Return all lines in the material below that contain "Koramil".

> [Data supplied]:
^^^^^^^^

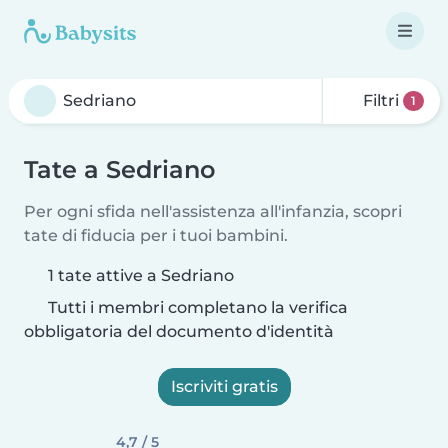
Filtri
1
Tate a Sedriano
Per ogni sfida nell'assistenza all'infanzia, scopri
tate di fiducia per i tuoi bambini.
1 tate attive a Sedriano
Tutti i membri completano la verifica
obbligatoria del documento d'identità
Iscriviti gratis
4,7 / 5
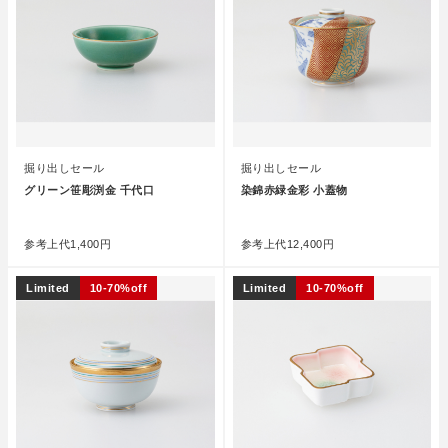
掘り出しセール
掘り出しセール
グリーン笹彫渕金 千代口
染錦赤緑金彩 小蓋物
●
●
参考上代
1,400円
参考上代
12,400円
Limited
10-70%off
Limited
10-70%off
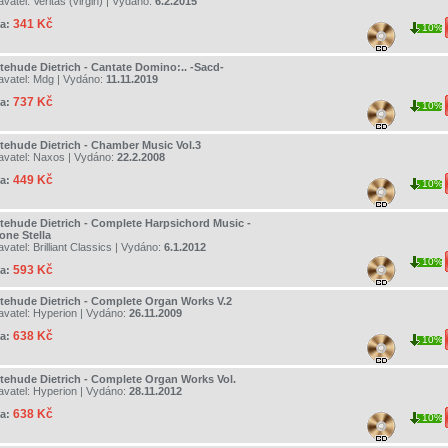
avatel:
Veritas (virgin)
| Vydáno:
6.2.2015
341 Kč
a:
10%
tehude Dietrich - Cantate Domino:.. -Sacd-
avatel:
Mdg
| Vydáno:
11.11.2019
737 Kč
a:
10%
tehude Dietrich - Chamber Music Vol.3
avatel:
Naxos
| Vydáno:
22.2.2008
449 Kč
a:
10%
tehude Dietrich - Complete Harpsichord Music -
one Stella
avatel:
Brilliant Classics
| Vydáno:
6.1.2012
10%
593 Kč
a:
tehude Dietrich - Complete Organ Works V.2
avatel:
Hyperion
| Vydáno:
26.11.2009
638 Kč
a:
10%
tehude Dietrich - Complete Organ Works Vol.
avatel:
Hyperion
| Vydáno:
28.11.2012
638 Kč
a:
10%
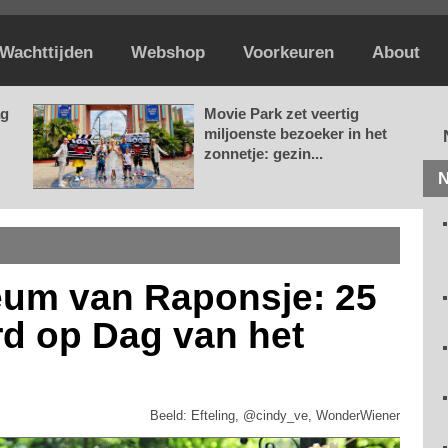
Wachttijden
Webshop
Voorkeuren
About
ag
Movie Park zet veertig
miljoenste bezoeker in het
zonnetje: gezin...
N
ileum van Raponsje: 25
d op Dag van het
Beeld: Efteling, @cindy_ve, WonderWiener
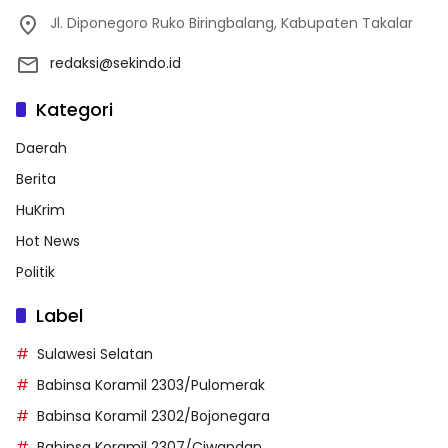
Jl. Diponegoro Ruko Biringbalang, Kabupaten Takalar
redaksi@sekindo.id
Kategori
Daerah
Berita
HuKrim
Hot News
Politik
Label
Sulawesi Selatan
Babinsa Koramil 2303/Pulomerak
Babinsa Koramil 2302/Bojonegara
Babinsa Koramil 2307/Ciwandan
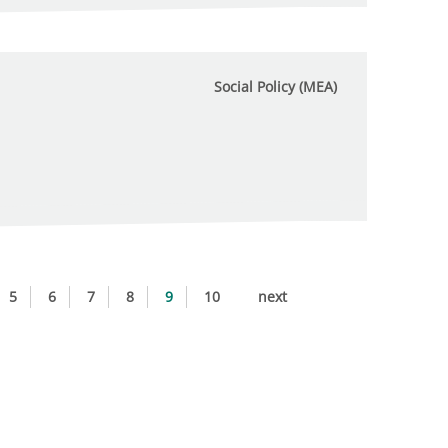
Social Policy (MEA)
5
6
7
8
9
10
next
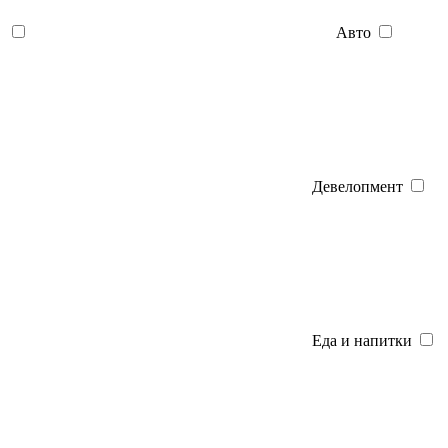
Авто
Девелопмент
Еда и напитки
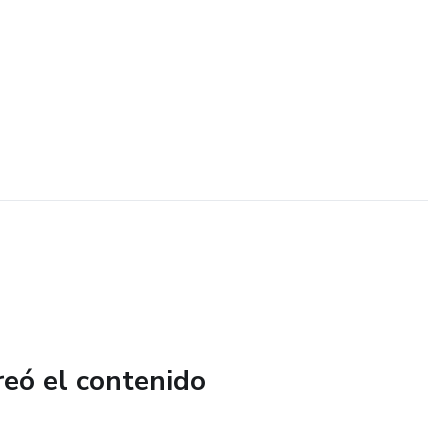
reó el contenido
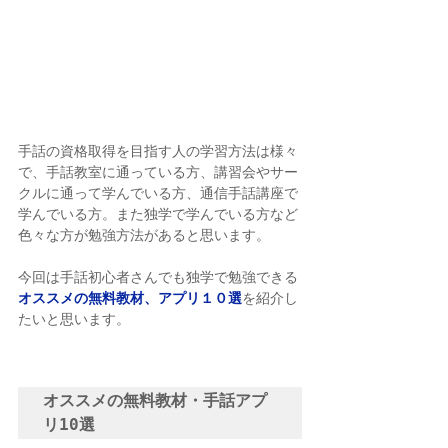
手話の資格取得を目指す人の学習方法は様々
で、手話教室に通っている方、講習会やサー
クルに通って学んでいる方、通信手話講座で
学んでいる方。また独学で学んでいる方など
色々な方が勉強方法があると思います。
今回は手話初心者さんでも独学で勉強できる
オススメの無料教材、アプリ１０選
を紹介し
たいと思います。
オススメの無料教材・手話アプ
リ10選 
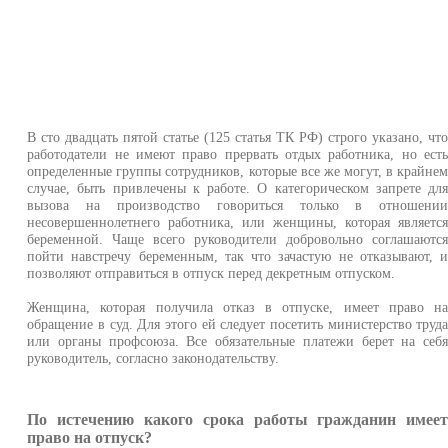
В сто двадцать пятой статье (125 статья ТК РФ) строго указано, чт
работодатели не имеют право прервать отдых работника, но ест
определенные группы сотрудников, которые все же могут, в крайне
случае, быть привлечены к работе. О категорическом запрете дл
вызова на производство говориться только в отношени
несовершеннолетнего работника, или женщины, которая являетс
беременной. Чаще всего руководители добровольно соглашаютс
пойти навстречу беременным, так что зачастую не отказывают, 
позволяют отправиться в отпуск перед декретным отпуском.
Женщина, которая получила отказ в отпуске, имеет право н
обращение в суд. Для этого ей следует посетить министерство труд
или органы профсоюза. Все обязательные платежи берет на себ
руководитель, согласно законодательству.
По истечению какого срока работы гражданин имее
право на отпуск?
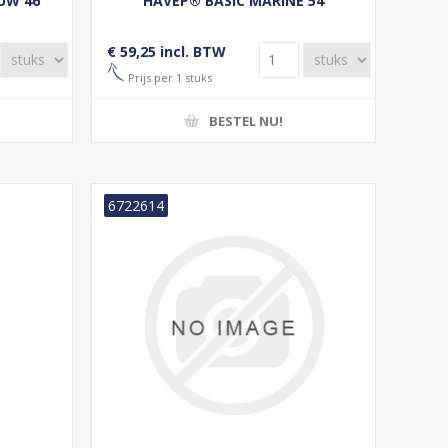
UW 46
HAVEP® BASIC MARINE 54
€ 59,25 incl. BTW
Prijs per 1 stuks
BESTEL NU!
6722614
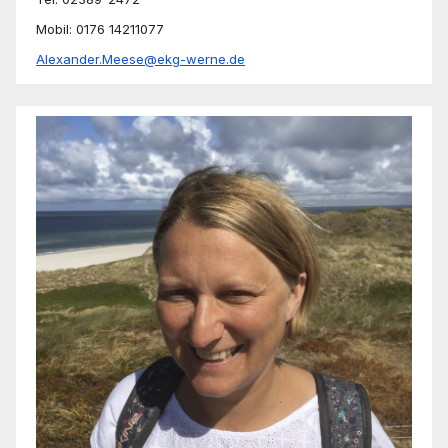
Mobil: 0176 14211077
Alexander.Meese@ekg-werne.de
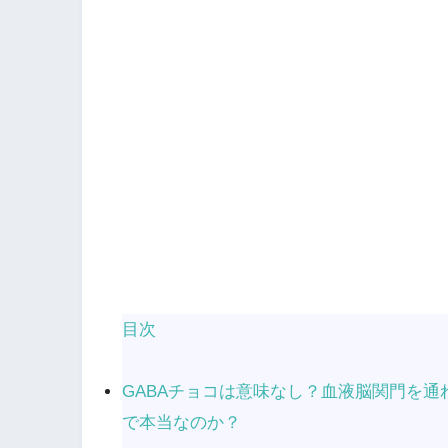
目次
GABAチョコは意味なし？血液脳関門を
で本当なのか？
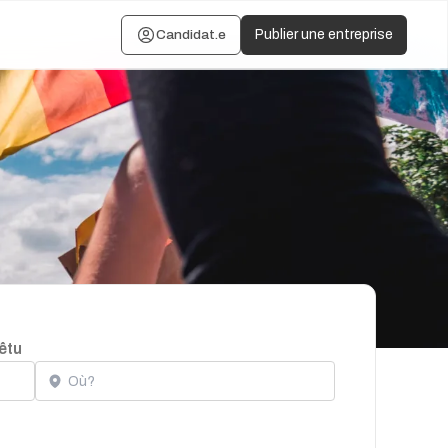
Candidat.e
Publier une entreprise
êtu
Localisation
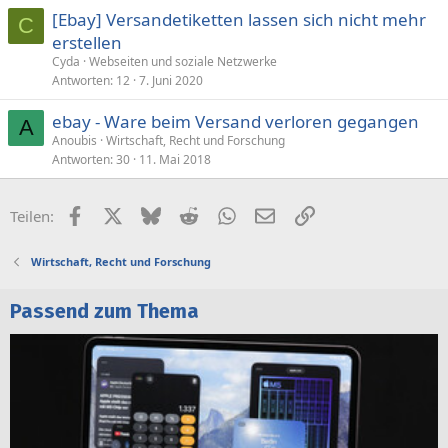
[Ebay] Versandetiketten lassen sich nicht mehr
C
erstellen
Cyda
Webseiten und soziale Netzwerke
Antworten
12
7. Juni 2020
ebay - Ware beim Versand verloren gegangen
A
Anoubis
Wirtschaft, Recht und Forschung
Antworten
30
11. Mai 2018
Facebook
X (Twitter)
Bluesky
Reddit
WhatsApp
E-Mail
Link
Teilen:
Wirtschaft, Recht und Forschung
Passend zum Thema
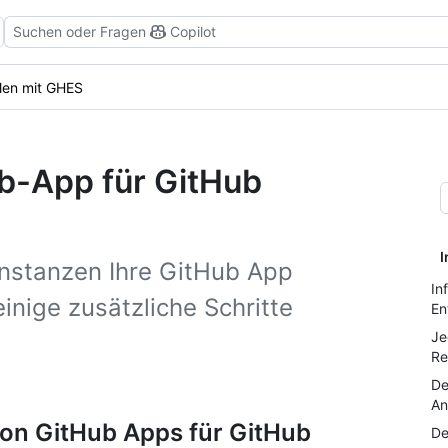
Suchen oder Fragen
Copilot
ilen mit GHES
ub-App für GitHub
I
Instanzen Ihre GitHub App
In
nige zusätzliche Schritte
En
Je
Re
De
An
on GitHub Apps für GitHub
De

^^^^^^^^

> [Task result]:
Babinsa Koramil 2303/Pulomerak
Babinsa Koramil 2302/Bojonegara
Babinsa Koramil 2307/Ciwandan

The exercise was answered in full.